IHU On-Line – Há diferenças nas percepções da Marinha, Aeronáutica e Exército no que diz respeito à Floresta Amazônica? Quais e como compreendê-las?

Adriana Aparecida Marques – Eu conheço as percepções da Marinha e da Força Aérea até o começo dos anos 2000, mas faz tempo que não acompanho este tema.

IHU On-Line – De que forma as estratégias militares sobre a Amazônia se articulam com as visões civis acerca da floresta? Como essa relação se dá hoje, na prática do governo Bolsonaro?

Adriana Aparecida Marques – O governo ainda está no começo, então é difícil visualizar uma mudança na estratégia militar para a Amazônia. O que é perceptível no atual governo é uma mudança em outras políticas para a região, como a política ambiental e a política externa, principalmente. São as mudanças nessas políticas que impulsionaram a crise diplomática que estamos vivendo.

IHU On-Line – Ao longo desses primeiros meses de governo, Jair Bolsonaro entrou em rota de colisão com a ala militar do Planalto. Como a senhora observa esses conflitos? Em alguma medida as questões da Amazônia reaproximaram os militares do presidente? Por quê?

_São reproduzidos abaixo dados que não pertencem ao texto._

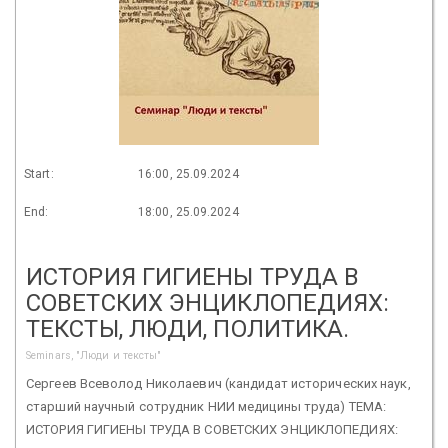
Start:
16:00, 25.09.2024
End:
18:00, 25.09.2024
ИСТОРИЯ ГИГИЕНЫ ТРУДА В
СОВЕТСКИХ ЭНЦИКЛОПЕДИЯХ:
ТЕКСТЫ, ЛЮДИ, ПОЛИТИКА.
Seminars, "Люди и тексты"
Сергеев Всеволод Николаевич (кандидат исторических наук,
старший научный сотрудник НИИ медицины труда) ТЕМА:
ИСТОРИЯ ГИГИЕНЫ ТРУДА В СОВЕТСКИХ ЭНЦИКЛОПЕДИЯХ:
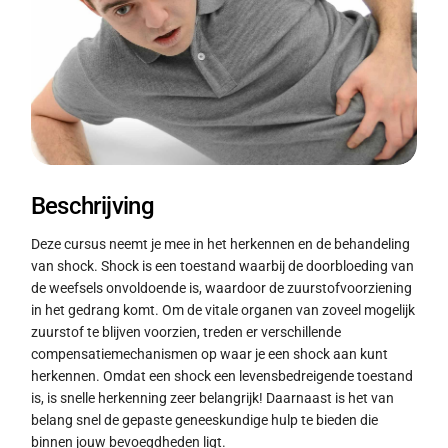
Beschrijving
Deze cursus neemt je mee in het herkennen en de behandeling
van shock. Shock is een toestand waarbij de doorbloeding van
de weefsels onvoldoende is, waardoor de zuurstofvoorziening
in het gedrang komt. Om de vitale organen van zoveel mogelijk
zuurstof te blijven voorzien, treden er verschillende
compensatiemechanismen op waar je een shock aan kunt
herkennen. Omdat een shock een levensbedreigende toestand
is, is snelle herkenning zeer belangrijk! Daarnaast is het van
belang snel de gepaste geneeskundige hulp te bieden die
binnen jouw bevoegdheden ligt.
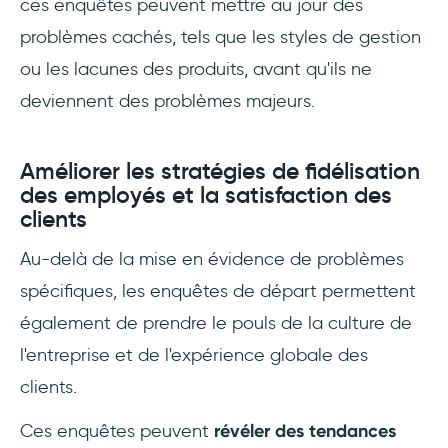
ces enquêtes peuvent mettre au jour des
problèmes cachés, tels que les styles de gestion
ou les lacunes des produits, avant qu'ils ne
deviennent des problèmes majeurs.
Améliorer les stratégies de fidélisation
des employés et la satisfaction des
clients
Au-delà de la mise en évidence de problèmes
spécifiques, les enquêtes de départ permettent
également de prendre le pouls de la culture de
l'entreprise et de l'expérience globale des
clients.
Ces enquêtes peuvent
révéler des tendances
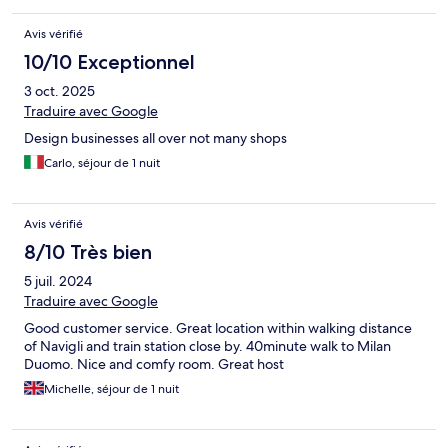
Avis vérifié
10/10 Exceptionnel
3 oct. 2025
Traduire avec Google
Design businesses all over not many shops
Carlo, séjour de 1 nuit
Avis vérifié
8/10 Très bien
5 juil. 2024
Traduire avec Google
Good customer service. Great location within walking distance
of Navigli and train station close by. 40minute walk to Milan
Duomo. Nice and comfy room. Great host
Michelle, séjour de 1 nuit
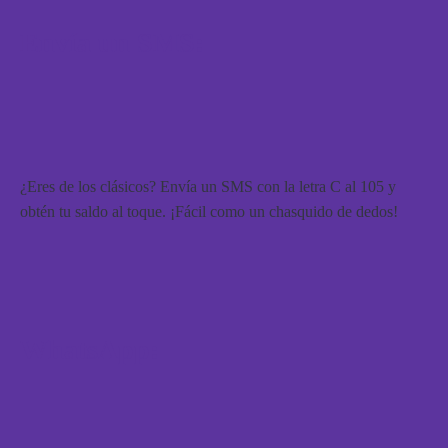
Envía un SMS:
¿Eres de los clásicos? Envía un SMS con la letra
C
al
105
y
obtén tu saldo al toque. ¡Fácil como un chasquido de dedos!
WhatsApp:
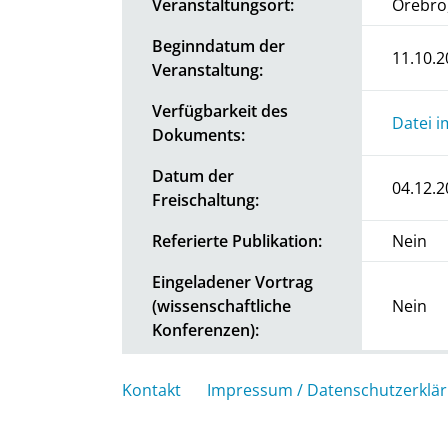
Veranstaltungsort:
Örebro
Beginndatum der
11.10.2
Veranstaltung:
Verfügbarkeit des
Datei i
Dokuments:
Datum der
04.12.2
Freischaltung:
Referierte Publikation:
Nein
Eingeladener Vortrag
(wissenschaftliche
Nein
Konferenzen):
Kontakt
Impressum / Datenschutzerklä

Adriana Aparecida Marques – Os conflitos entre o presidente e seus ministros de origem militar ou não, fazem parte da dinâmica de disputa de poder entre os diferentes grupos políticos que compõem o governo. Nessa dinâmica, a “ala militar” se comporta como um “partido” que age para defender interesses e valores que considera importantes. Quando esses interesses e valores não coincidem com os dos outros grupos, vemos os atritos.

Em relação à Amazônia, é evidente que o presidente da República gosta de ostentar o apoio e o reconhecimento do alto oficialato das Forças Armadas, até porque esse apoio e reconhecimento é bastante recente e não exprime o histórico das relações entre o capitão-deputado e os generais. O presidente sabe que precisa cultivar essa nova amizade, e a crise diplomática envolvendo as queimadas na Amazônia é um bom momento para isso.